Quand l’Astrolabe et la Zélée se trouvèrent en vue de ces terres, une embarcation se détacha du rivage et se dirigea vers les corvettes ; trois Français et plusieurs insulaires la montaient. On les admit sur le pont ; les Français étaient des matelots attachés au service de la mission. Quant aux indigènes, ils n’avaient rien de cette curiosité enfantine, de cette cupidité instinctive, qui caractérisent ces tribus ; on voyait qu’une discipline religieuse s’était emparée de leurs esprits et commandait à leurs penchans. Ils ne touchaient à rien sans en demander la permission, et répondaient avec intelligence aux questions qu’on leur adressait. Un officier voulut mouler la figure de l’un d’eux, qui se prêta fort patiemment à cette opération délicate, et se montra enchanté des bagatelles qu’on lui donna en retour. Le teint de ces hommes était fortement cuivré ; leurs traits, sans être réguliers, n’avaient rien de repoussant ; leurs membres, bien conformés, accusaient de la vigueur.
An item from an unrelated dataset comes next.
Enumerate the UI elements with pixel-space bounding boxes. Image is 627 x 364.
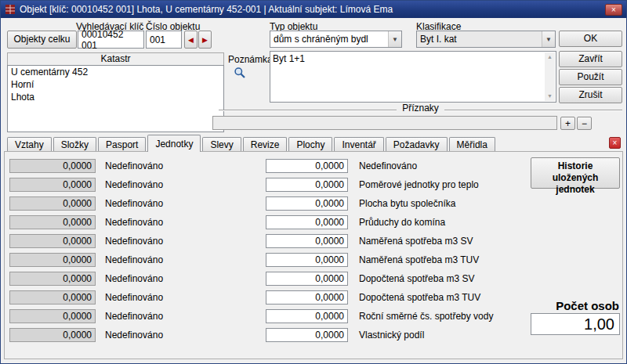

Ce groupe de Gambier, le plus important théâtre de la propagande catholique dans l’Océanie, se compose de cinq ou six îles peu distantes les unes des autres, et dont la plus considérable, Mangareva, est couronnée par un pic, le mont Duff, qui s’élève à une hauteur de douze cents pieds au-dessus du niveau de la mer. Le meilleur mouillage est à Kamaran, entre Mangareva et Karavaï, et ce fut là que les deux corvettes jetèrent l’ancre, le 4 août 1838.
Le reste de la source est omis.